• **The problem**:
Scan the entries below and state how many lines contain "pleurer". No other output.

• **Source records**:
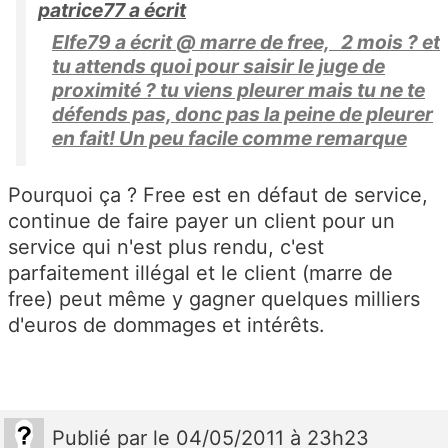
patrice77 a écrit
Elfe79 a écrit @ marre de free, 2 mois ? et
tu attends quoi pour saisir le juge de
proximité ? tu viens pleurer mais tu ne te
défends pas, donc pas la peine de pleurer
en fait! Un peu facile comme remarque
Pourquoi ça ? Free est en défaut de service,
continue de faire payer un client pour un
service qui n'est plus rendu, c'est
parfaitement illégal et le client (marre de
free) peut même y gagner quelques milliers
d'euros de dommages et intérêts.
Publié
par
le 04/05/2011 à 23h23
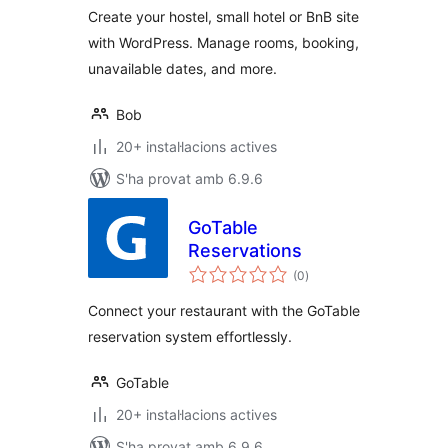
Create your hostel, small hotel or BnB site
with WordPress. Manage rooms, booking,
unavailable dates, and more.
Bob
20+ instal·lacions actives
S'ha provat amb 6.9.6
GoTable
Reservations
puntuacions
(0
)
totals
Connect your restaurant with the GoTable
reservation system effortlessly.
GoTable
20+ instal·lacions actives
S'ha provat amb 6.9.6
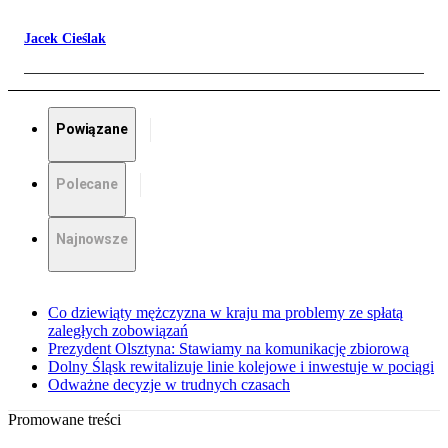
Jacek Cieślak
Powiązane
Polecane
Najnowsze
Co dziewiąty mężczyzna w kraju ma problemy ze spłatą
zaległych zobowiązań
Prezydent Olsztyna: Stawiamy na komunikację zbiorową
Dolny Śląsk rewitalizuje linie kolejowe i inwestuje w pociągi
Odważne decyzje w trudnych czasach
Promowane treści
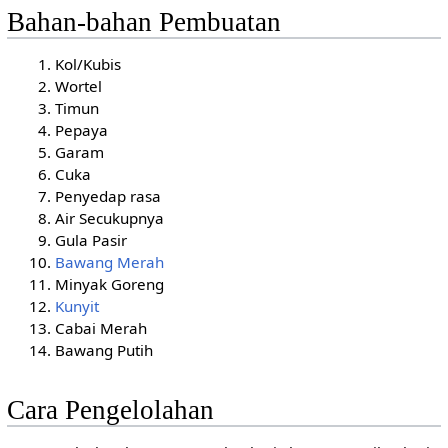
Bahan-bahan Pembuatan
Kol/Kubis
Wortel
Timun
Pepaya
Garam
Cuka
Penyedap rasa
Air Secukupnya
Gula Pasir
Bawang Merah
Minyak Goreng
Kunyit
Cabai Merah
Bawang Putih
Cara Pengelolahan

• **Solution to the exercise**:
2